The global push to develop and fund technologies that can help speed up adoption of electric vehicles is creating interesting multinational pairings.
Consider StoreDot, an Israeli energy storage company whose technology, which was developed over nearly eight years, has managed to nab funding from a subsidiary of Vingroup -- the largest private conglomerate in Vietnam.
StoreDot's goal is to bring to market what it calls "extreme fast charging" battery cells within the next two years. While VinFast (Vingroup's EV subsidiary) is trying to flood the U.S. market with its new fleet of electric vehicle offerings.

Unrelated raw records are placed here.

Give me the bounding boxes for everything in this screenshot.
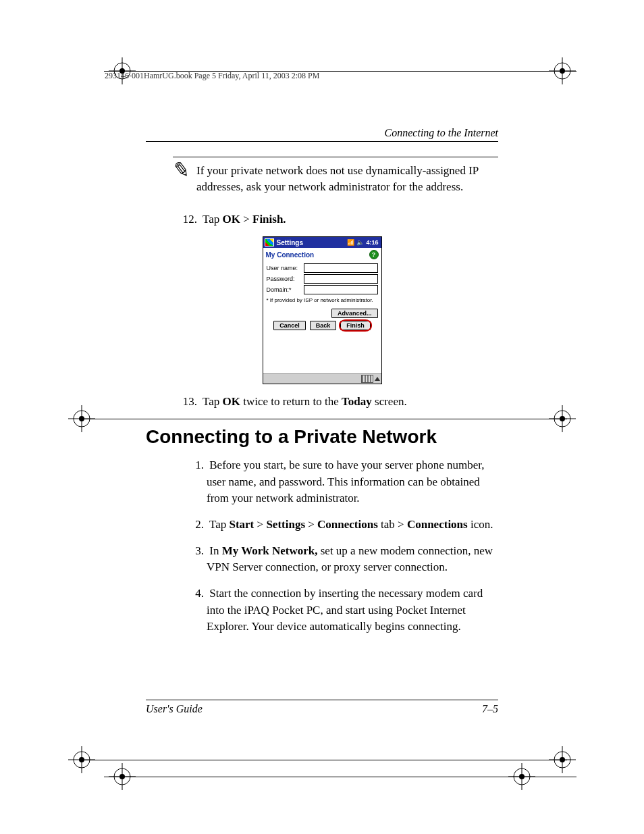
crop-line	[104, 777, 576, 777]
username-field	[304, 263, 378, 273]
step-number: 4.	[193, 585, 204, 602]
titlebar-title: Settings	[277, 239, 303, 246]
step-text: Tap OK twice to return to the Today scre…	[203, 395, 407, 408]
step-2: 2. Tap Start > Settings > Connections ta…	[207, 517, 498, 533]
speaker-icon: 🔈	[356, 239, 364, 246]
screenshot-titlebar: Settings 📶 🔈 4:16	[263, 237, 381, 248]
step-number: 2.	[193, 517, 204, 533]
step-number: 12.	[178, 211, 197, 228]
password-label: Password:	[267, 276, 304, 282]
step-text: Tap Start > Settings > Connections tab >…	[209, 518, 493, 531]
domain-field	[304, 285, 378, 294]
advanced-button: Advanced...	[331, 309, 378, 318]
pocketpc-screenshot: Settings 📶 🔈 4:16 My Connection ? User n…	[263, 236, 382, 384]
password-field	[304, 274, 378, 284]
note-block: ✎ If your private network does not use d…	[173, 157, 498, 195]
connection-title: My Connection	[266, 251, 315, 259]
pencil-note-icon: ✎	[171, 159, 191, 181]
windows-flag-icon	[265, 238, 274, 246]
document-page: 293146-001HamrUG.book Page 5 Friday, Apr…	[0, 0, 644, 834]
username-label: User name:	[267, 265, 304, 271]
note-text: If your private network does not use dyn…	[196, 163, 498, 195]
step-text: Before you start, be sure to have your s…	[207, 459, 484, 504]
back-button: Back	[310, 321, 337, 330]
up-caret-icon	[375, 377, 380, 381]
print-metadata: 293146-001HamrUG.book Page 5 Friday, Apr…	[105, 71, 319, 81]
keyboard-icon	[361, 375, 373, 383]
form-row-domain: Domain:*	[263, 284, 381, 295]
clock-text: 4:16	[366, 239, 378, 246]
running-header: Connecting to the Internet	[146, 127, 498, 142]
screenshot-bottombar	[263, 373, 381, 384]
step-1: 1. Before you start, be sure to have you…	[207, 457, 498, 507]
step-number: 1.	[193, 457, 204, 474]
step-4: 4. Start the connection by inserting the…	[207, 585, 498, 635]
help-icon: ?	[369, 250, 379, 259]
form-row-password: Password:	[263, 273, 381, 284]
form-footnote: * If provided by ISP or network administ…	[263, 295, 381, 307]
finish-button: Finish	[340, 321, 371, 330]
step-text: Start the connection by inserting the ne…	[207, 587, 483, 633]
footer-right: 7–5	[482, 703, 498, 715]
screenshot-figure: Settings 📶 🔈 4:16 My Connection ? User n…	[146, 236, 498, 386]
page-footer: User's Guide 7–5	[146, 700, 498, 715]
step-number: 13.	[178, 394, 197, 410]
step-13: 13. Tap OK twice to return to the Today …	[178, 394, 498, 410]
body-content: ✎ If your private network does not use d…	[146, 157, 498, 645]
domain-label: Domain:*	[267, 286, 304, 293]
footer-left: User's Guide	[146, 703, 203, 715]
step-3: 3. In My Work Network, set up a new mode…	[207, 543, 498, 576]
crop-line	[81, 760, 567, 760]
cancel-button: Cancel	[273, 321, 306, 330]
section-heading: Connecting to a Private Network	[146, 426, 498, 448]
step-12: 12. Tap OK > Finish.	[178, 211, 498, 228]
screenshot-subheader: My Connection ?	[263, 248, 381, 263]
step-number: 3.	[193, 543, 204, 560]
form-row-username: User name:	[263, 263, 381, 273]
signal-icon: 📶	[347, 239, 354, 246]
step-text: In My Work Network, set up a new modem c…	[207, 544, 493, 574]
step-text: Tap OK > Finish.	[203, 213, 286, 226]
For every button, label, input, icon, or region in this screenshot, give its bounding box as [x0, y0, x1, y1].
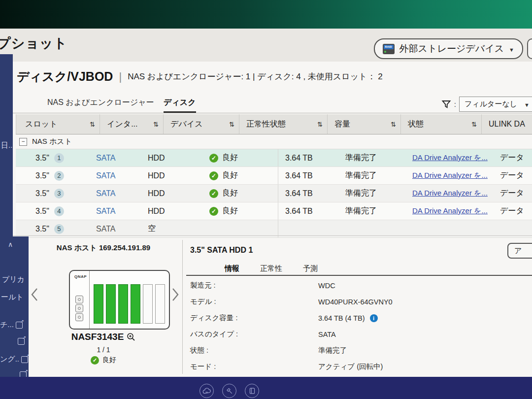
- tab-information[interactable]: 情報: [225, 264, 239, 273]
- title-divider: |: [119, 70, 122, 83]
- filter-dropdown[interactable]: フィルターなし: [459, 97, 532, 112]
- da-drive-analyzer-link[interactable]: DA Drive Analyzer を...: [412, 206, 488, 216]
- sidebar-strip-upper: 日..: [0, 54, 13, 236]
- funnel-icon[interactable]: [441, 100, 451, 109]
- column-health[interactable]: 正常性状態: [239, 114, 327, 134]
- drive-bay-occupied[interactable]: [94, 284, 103, 324]
- external-storage-label: 外部ストレージデバイス: [399, 42, 504, 55]
- collapse-icon[interactable]: [19, 138, 27, 146]
- group-label: NAS ホスト: [32, 137, 72, 146]
- device-cell: 空: [137, 224, 201, 234]
- column-ulink-da[interactable]: ULINK DA: [481, 114, 532, 134]
- tools-icon[interactable]: [222, 384, 236, 398]
- field-disk-capacity: ディスク容量 : 3.64 TB (4 TB): [190, 313, 529, 323]
- detail-tabs: 情報 正常性 予測: [225, 264, 318, 273]
- sidebar-item-partial[interactable]: プリカ: [2, 275, 25, 284]
- usage-cell: データ: [497, 170, 532, 181]
- desktop-wallpaper-band: [0, 0, 532, 29]
- drive-bay-occupied[interactable]: [131, 284, 140, 324]
- capacity-cell: 3.64 TB: [278, 149, 339, 166]
- tab-disks[interactable]: ディスク: [164, 98, 196, 113]
- capacity-cell: 3.64 TB: [278, 185, 339, 202]
- drive-bay-occupied[interactable]: [106, 284, 116, 324]
- table-row[interactable]: 3.5"2 SATA HDD 良好 3.64 TB 準備完了 DA Drive …: [16, 167, 532, 185]
- interface-cell: SATA: [86, 207, 137, 216]
- sidebar-item-partial[interactable]: ング..: [0, 355, 28, 364]
- da-drive-analyzer-link[interactable]: DA Drive Analyzer を...: [412, 153, 488, 163]
- field-bus-type: バスのタイプ : SATA: [190, 330, 529, 339]
- health-label: 良好: [222, 170, 238, 181]
- health-label: 良好: [222, 153, 238, 163]
- interface-cell: SATA: [86, 189, 137, 198]
- tabs-underline: [13, 113, 532, 113]
- chevron-down-icon: [524, 100, 530, 108]
- manual-icon[interactable]: [245, 384, 259, 398]
- external-storage-button[interactable]: RAID 外部ストレージデバイス: [374, 38, 523, 59]
- interface-cell: SATA: [86, 171, 137, 180]
- tab-health[interactable]: 正常性: [260, 264, 282, 273]
- sort-icon[interactable]: [153, 121, 159, 128]
- action-button-clipped[interactable]: ア: [507, 243, 532, 259]
- sort-icon[interactable]: [90, 121, 95, 128]
- external-link-icon: [20, 371, 27, 377]
- sort-icon[interactable]: [229, 121, 234, 128]
- sort-icon[interactable]: [317, 121, 323, 128]
- sidebar-item-partial[interactable]: ールト: [1, 293, 24, 302]
- page-title: ディスク/VJBOD: [17, 68, 113, 85]
- drive-bay-empty[interactable]: [143, 284, 153, 324]
- sidebar-item-partial[interactable]: [16, 338, 25, 345]
- device-cell: HDD: [137, 171, 201, 180]
- capacity-cell: 3.64 TB: [278, 167, 339, 184]
- da-drive-analyzer-link[interactable]: DA Drive Analyzer を...: [412, 189, 488, 198]
- sidebar-item-partial[interactable]: チ...: [0, 320, 23, 330]
- slot-number-badge: 1: [54, 153, 64, 163]
- slot-number-badge: 2: [54, 171, 64, 181]
- cloud-sync-icon[interactable]: [200, 384, 214, 398]
- column-slot[interactable]: スロット: [16, 114, 100, 134]
- field-status: 状態 : 準備完了: [190, 346, 529, 355]
- filter-colon: [454, 100, 456, 109]
- clipped-toolbar-button[interactable]: [527, 38, 532, 59]
- field-manufacturer: 製造元 : WDC: [190, 281, 529, 290]
- sort-icon[interactable]: [471, 121, 477, 128]
- enclosure-model-row: NASF3143E: [26, 332, 181, 342]
- zoom-magnifier-icon[interactable]: [127, 332, 135, 341]
- desktop-dock: [200, 384, 259, 398]
- chevron-up-icon[interactable]: [8, 240, 13, 248]
- drive-bay-empty[interactable]: [155, 284, 165, 324]
- table-row[interactable]: 3.5"1 SATA HDD 良好 3.64 TB 準備完了 DA Drive …: [16, 149, 532, 167]
- table-row[interactable]: 3.5"4 SATA HDD 良好 3.64 TB 準備完了 DA Drive …: [16, 202, 532, 220]
- slot-size: 3.5": [35, 171, 49, 180]
- window-title-partial: プショット: [0, 34, 67, 52]
- capacity-info-icon[interactable]: [370, 314, 378, 322]
- disk-table: スロット インタ... デバイス 正常性状態 容量 状態 ULINK DA 使用…: [16, 114, 532, 238]
- chevron-left-icon[interactable]: [31, 287, 38, 302]
- chevron-right-icon[interactable]: [171, 287, 179, 302]
- health-label: 良好: [222, 188, 238, 199]
- da-drive-analyzer-link[interactable]: DA Drive Analyzer を...: [412, 171, 488, 180]
- usage-cell: データ: [497, 153, 532, 163]
- enclosure-button-icon: [75, 296, 83, 303]
- raid-badge-label: RAID: [384, 45, 394, 49]
- column-device[interactable]: デバイス: [163, 114, 239, 134]
- table-row[interactable]: 3.5"3 SATA HDD 良好 3.64 TB 準備完了 DA Drive …: [16, 185, 532, 202]
- column-status[interactable]: 状態: [400, 114, 481, 134]
- slot-number-badge: 5: [54, 224, 64, 234]
- column-interface[interactable]: インタ...: [100, 114, 163, 134]
- interface-cell: SATA: [86, 154, 137, 163]
- raid-disk-icon: RAID: [383, 44, 395, 54]
- sort-icon[interactable]: [391, 121, 396, 128]
- enclosure-pager: 1 / 1: [26, 346, 181, 354]
- device-cell: HDD: [137, 189, 201, 198]
- page-meta: NAS およびエンクロージャー: 1 | ディスク: 4 , 未使用スロット： …: [128, 71, 382, 82]
- sidebar-item-partial[interactable]: 日..: [1, 141, 12, 150]
- enclosure-health-label: 良好: [102, 356, 116, 365]
- usage-cell: データ: [497, 188, 532, 199]
- sidebar-item-partial[interactable]: [18, 371, 27, 377]
- qnap-logo: QNAP: [74, 274, 87, 279]
- drive-bay-occupied[interactable]: [118, 284, 128, 324]
- column-capacity[interactable]: 容量: [327, 114, 400, 134]
- tab-nas-and-enclosure[interactable]: NAS およびエンクロージャー: [47, 98, 154, 108]
- status-cell: 準備完了: [339, 206, 408, 216]
- tab-prediction[interactable]: 予測: [303, 264, 318, 273]
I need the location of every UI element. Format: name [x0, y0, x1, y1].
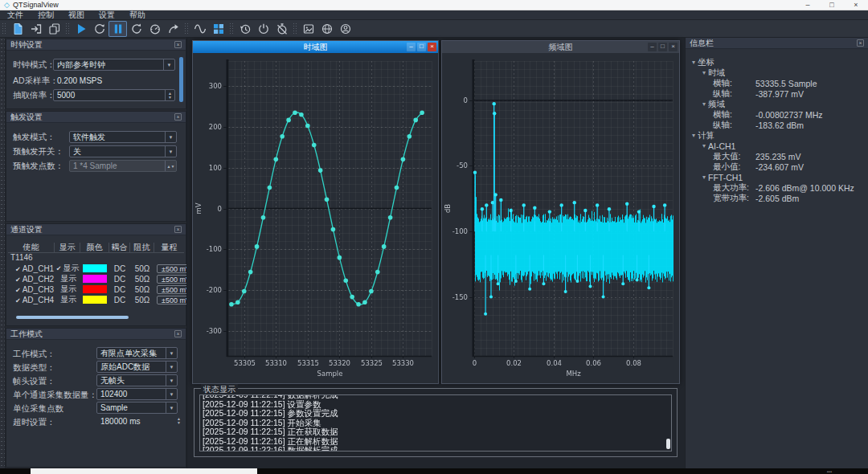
channel-row[interactable]: ✔AD_CH4显示DC50Ω±500 mV: [8, 294, 184, 304]
dock-handle[interactable]: [0, 38, 6, 468]
minimize-icon[interactable]: –: [407, 43, 416, 51]
panel-title: 工作模式: [10, 329, 43, 340]
user-account-icon[interactable]: [336, 21, 354, 37]
minimize-icon[interactable]: –: [648, 43, 657, 51]
channel-display-checkbox[interactable]: ✔显示: [55, 263, 80, 274]
channel-enable-checkbox[interactable]: ✔AD_CH4: [8, 296, 55, 304]
tree-expand-icon[interactable]: ▾: [702, 174, 706, 181]
power-icon[interactable]: [254, 21, 272, 37]
restore-icon[interactable]: □: [820, 0, 844, 10]
channel-enable-checkbox[interactable]: ✔AD_CH3: [8, 285, 55, 294]
chevron-down-icon: ▼: [166, 362, 177, 372]
channel-coupling[interactable]: DC: [109, 264, 130, 273]
trigger-mode-select[interactable]: 软件触发▼: [69, 131, 177, 143]
close-icon[interactable]: ×: [174, 330, 182, 337]
pause-icon[interactable]: [108, 21, 127, 37]
menu-file[interactable]: 文件: [0, 10, 31, 20]
channel-group-row[interactable]: T1146: [8, 253, 184, 263]
history-icon[interactable]: [235, 21, 254, 37]
info-tree-node[interactable]: ▾AI-CH1: [686, 141, 868, 151]
channel-color-swatch[interactable]: [80, 275, 109, 283]
info-tree-node[interactable]: ▾时域: [686, 67, 868, 78]
decimation-spinner[interactable]: 5000▲▼: [53, 89, 175, 101]
taskbar-tray-icons[interactable]: •••: [827, 469, 832, 474]
minimize-icon[interactable]: –: [796, 0, 820, 10]
restore-icon[interactable]: □: [417, 43, 426, 51]
image-export-icon[interactable]: [299, 21, 317, 37]
channel-enable-checkbox[interactable]: ✔AD_CH1: [8, 264, 55, 273]
info-tree-node[interactable]: ▾FFT-CH1: [686, 172, 868, 182]
restore-icon[interactable]: □: [658, 43, 667, 51]
menu-settings[interactable]: 设置: [92, 10, 122, 20]
close-icon[interactable]: ×: [669, 43, 678, 51]
clock-mode-select[interactable]: 内部参考时钟▼: [53, 59, 175, 71]
tree-expand-icon[interactable]: ▾: [702, 69, 706, 76]
info-tree-node[interactable]: ▾频域: [686, 99, 868, 109]
freq-domain-titlebar[interactable]: 频域图 – □ ×: [442, 41, 679, 53]
menu-help[interactable]: 帮助: [122, 10, 153, 20]
workmode-select[interactable]: 无帧头▼: [96, 374, 178, 386]
menu-control[interactable]: 控制: [31, 10, 61, 20]
channel-enable-checkbox[interactable]: ✔AD_CH2: [8, 275, 55, 284]
import-data-icon[interactable]: [27, 21, 45, 37]
close-icon[interactable]: ×: [428, 43, 436, 51]
channel-row[interactable]: ✔AD_CH2显示DC50Ω±500 mV: [8, 273, 184, 284]
refresh-icon[interactable]: [127, 21, 145, 37]
channel-display-checkbox[interactable]: 显示: [55, 294, 80, 305]
channel-color-swatch[interactable]: [80, 296, 109, 304]
channel-display-checkbox[interactable]: 显示: [55, 284, 80, 295]
taskbar-search-box[interactable]: [31, 468, 257, 474]
info-value: 53335.5 Sample: [755, 79, 817, 88]
channel-impedance[interactable]: 50Ω: [130, 275, 154, 284]
menu-view[interactable]: 视图: [61, 10, 92, 20]
channel-panel-hscrollbar[interactable]: [16, 316, 129, 319]
close-icon[interactable]: ×: [857, 39, 864, 47]
tree-expand-icon[interactable]: ▾: [692, 132, 695, 139]
tree-expand-icon[interactable]: ▾: [692, 59, 695, 66]
info-tree-node[interactable]: ▾坐标: [686, 57, 868, 67]
status-log[interactable]: [2025-12-09 11:22:14] 数据解析完成[2025-12-09 …: [199, 394, 672, 452]
info-tree-node[interactable]: ▾计算: [686, 130, 868, 141]
new-file-icon[interactable]: [8, 21, 27, 37]
forward-icon[interactable]: [164, 21, 182, 37]
gauge-icon[interactable]: [145, 21, 164, 37]
channel-impedance[interactable]: 50Ω: [130, 264, 154, 273]
tree-expand-icon[interactable]: ▾: [702, 100, 706, 108]
channel-color-swatch[interactable]: [80, 264, 109, 272]
channel-coupling[interactable]: DC: [109, 285, 130, 294]
workmode-label: 数据类型：: [13, 362, 55, 374]
workmode-select[interactable]: 102400▼: [96, 388, 178, 400]
spin-arrows-icon[interactable]: ▲▼: [177, 417, 181, 425]
time-domain-titlebar[interactable]: 时域图 – □ ×: [193, 41, 438, 53]
channel-row[interactable]: ✔AD_CH1✔显示DC50Ω±500 mV: [8, 263, 184, 273]
pretrigger-switch-select[interactable]: 关▼: [69, 145, 177, 157]
play-icon[interactable]: [72, 21, 90, 37]
channel-impedance[interactable]: 50Ω: [130, 296, 154, 304]
channel-impedance[interactable]: 50Ω: [130, 285, 154, 294]
channel-color-swatch[interactable]: [80, 285, 109, 293]
channel-coupling[interactable]: DC: [109, 275, 130, 284]
layout-grid-icon[interactable]: [209, 21, 227, 37]
close-icon[interactable]: ×: [174, 41, 182, 48]
sync-pages-icon[interactable]: [45, 21, 63, 37]
info-value-row: 纵轴:-387.977 mV: [686, 88, 868, 99]
network-globe-icon[interactable]: [317, 21, 336, 37]
channel-display-checkbox[interactable]: 显示: [55, 273, 80, 284]
waveform-icon[interactable]: [190, 21, 209, 37]
clock-panel-scrollbar[interactable]: [179, 57, 183, 102]
workmode-select[interactable]: 有限点单次采集▼: [96, 347, 178, 359]
tree-expand-icon[interactable]: ▾: [702, 142, 706, 149]
loop-icon[interactable]: [90, 21, 108, 37]
close-icon[interactable]: ×: [844, 0, 868, 10]
time-domain-chart[interactable]: [193, 53, 438, 383]
channel-coupling[interactable]: DC: [109, 296, 130, 304]
freq-domain-chart[interactable]: [442, 53, 679, 383]
channel-row[interactable]: ✔AD_CH3显示DC50Ω±500 mV: [8, 284, 184, 294]
close-icon[interactable]: ×: [174, 113, 182, 121]
log-scrollbar[interactable]: [666, 439, 670, 449]
timer-off-icon[interactable]: [272, 21, 291, 37]
spin-arrows-icon[interactable]: ▲▼: [165, 90, 174, 100]
workmode-select[interactable]: 原始ADC数据▼: [96, 361, 178, 373]
close-icon[interactable]: ×: [174, 226, 182, 233]
workmode-select[interactable]: Sample▼: [96, 402, 178, 414]
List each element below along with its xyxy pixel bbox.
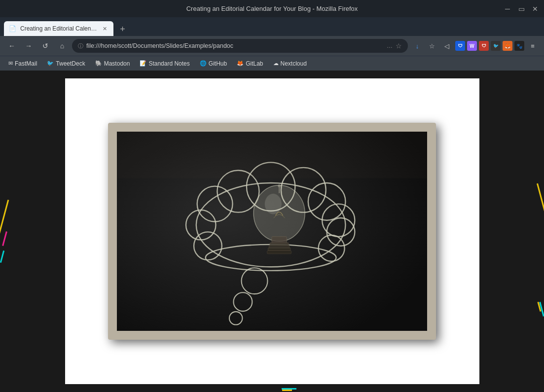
firefox-icon[interactable]: 🦊 xyxy=(503,41,512,51)
bookmark-nextcloud[interactable]: ☁ Nextcloud xyxy=(270,59,310,69)
left-decoration xyxy=(0,71,10,392)
ext6-icon[interactable]: 🐾 xyxy=(514,41,524,51)
bookmark-gitlab[interactable]: 🦊 GitLab xyxy=(233,59,266,69)
chalkboard-image xyxy=(108,123,436,340)
bottom-decoration xyxy=(272,385,292,392)
deco-cyan-left xyxy=(0,250,4,263)
svg-rect-20 xyxy=(269,245,290,248)
svg-point-17 xyxy=(265,194,282,214)
tweetdeck-icon: 🐦 xyxy=(47,60,54,67)
bookmark-star-icon[interactable]: ☆ xyxy=(396,42,402,50)
address-text: file:///home/scott/Documents/Slides/Exam… xyxy=(86,42,384,49)
bookmark-standard-notes-label: Standard Notes xyxy=(148,60,189,67)
bookmark-github-label: GitHub xyxy=(209,60,227,67)
bookmark-tweetdeck[interactable]: 🐦 TweetDeck xyxy=(43,59,88,69)
deco-yellow-left xyxy=(0,200,9,238)
tab-close-button[interactable]: ✕ xyxy=(101,25,109,33)
deco-yellow-bottom xyxy=(282,390,292,391)
tab-favicon: 📄 xyxy=(9,25,16,32)
bookmarks-bar: ✉ FastMail 🐦 TweetDeck 🐘 Mastodon 📝 Stan… xyxy=(0,56,544,71)
new-tab-button[interactable]: + xyxy=(115,22,129,36)
window-title: Creating an Editorial Calendar for Your … xyxy=(186,5,358,12)
pocket-button[interactable]: ◁ xyxy=(440,39,453,52)
close-button[interactable]: ✕ xyxy=(531,5,539,13)
navigation-bar: ← → ↺ ⌂ ⓘ file:///home/scott/Documents/S… xyxy=(0,36,544,56)
gitlab-icon: 🦊 xyxy=(237,60,244,67)
standard-notes-icon: 📝 xyxy=(140,60,146,67)
deco-yellow-right xyxy=(537,183,544,217)
browser-content xyxy=(0,71,544,392)
more-options-icon: … xyxy=(387,42,393,49)
active-tab[interactable]: 📄 Creating an Editorial Calen… ✕ xyxy=(4,21,113,36)
svg-point-29 xyxy=(278,184,281,187)
bookmark-fastmail[interactable]: ✉ FastMail xyxy=(5,59,40,69)
chalk-drawing xyxy=(117,132,427,337)
bookmark-mastodon[interactable]: 🐘 Mastodon xyxy=(92,59,134,69)
bitwarden-icon[interactable]: 🛡 xyxy=(455,41,465,51)
right-decoration xyxy=(534,71,544,392)
svg-rect-30 xyxy=(117,132,427,178)
tab-bar: 📄 Creating an Editorial Calen… ✕ + xyxy=(0,17,544,36)
bookmark-nextcloud-label: Nextcloud xyxy=(281,60,307,67)
maximize-button[interactable]: ▭ xyxy=(517,5,525,13)
titlebar: Creating an Editorial Calendar for Your … xyxy=(0,0,544,17)
bookmark-mastodon-label: Mastodon xyxy=(104,60,130,67)
forward-button[interactable]: → xyxy=(22,39,36,53)
bookmarks-button[interactable]: ☆ xyxy=(426,39,438,52)
address-bar[interactable]: ⓘ file:///home/scott/Documents/Slides/Ex… xyxy=(72,39,408,53)
back-button[interactable]: ← xyxy=(5,39,19,53)
mastodon-icon: 🐘 xyxy=(95,60,102,67)
bookmark-github[interactable]: 🌐 GitHub xyxy=(196,59,230,69)
bookmark-gitlab-label: GitLab xyxy=(246,60,263,67)
toolbar-extras: ↓ ☆ ◁ 🛡 W 🛡 🐦 🦊 🐾 ≡ xyxy=(411,39,539,52)
window-controls: ─ ▭ ✕ xyxy=(504,5,539,13)
menu-button[interactable]: ≡ xyxy=(526,39,539,52)
download-button[interactable]: ↓ xyxy=(411,39,424,52)
svg-point-16 xyxy=(254,185,305,242)
home-button[interactable]: ⌂ xyxy=(55,39,69,53)
bookmark-fastmail-label: FastMail xyxy=(15,60,37,67)
bookmark-standard-notes[interactable]: 📝 Standard Notes xyxy=(136,59,193,69)
bookmark-tweetdeck-label: TweetDeck xyxy=(56,60,85,67)
nextcloud-icon: ☁ xyxy=(273,60,279,67)
github-icon: 🌐 xyxy=(200,60,207,67)
ext4-icon[interactable]: 🐦 xyxy=(491,41,501,51)
reload-button[interactable]: ↺ xyxy=(38,39,52,53)
ublock-icon[interactable]: 🛡 xyxy=(479,41,489,51)
fastmail-icon: ✉ xyxy=(8,60,13,67)
kagi-icon[interactable]: W xyxy=(467,41,477,51)
slide-area xyxy=(65,78,479,384)
deco-pink-left xyxy=(2,231,7,246)
svg-rect-22 xyxy=(267,250,291,254)
minimize-button[interactable]: ─ xyxy=(504,5,511,13)
tab-title: Creating an Editorial Calen… xyxy=(20,25,97,32)
security-icon: ⓘ xyxy=(78,42,83,50)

Fast charging is one of the keys to ensuring that consumers make the jump to electric vehicles -- offering the promise of a similar experience to filling up at a gas station.
If an automaker can solve the charging problem, their vehicles become an instantly more attractive option on the market.
That's one reason why StoreDot has already managed to attract bp ventures (the investment arm of the oil and gas giant bp) and is bringing in VinFast and the Chinese lithium ion battery supplier EVE Energy as investors.
The Israeli company said that the money from these international investors (totaling some $80 million when it finally closes), will be used to complete research and development for its battery cells for electric vehicles and continue progress on its solid state batteries that are still under development.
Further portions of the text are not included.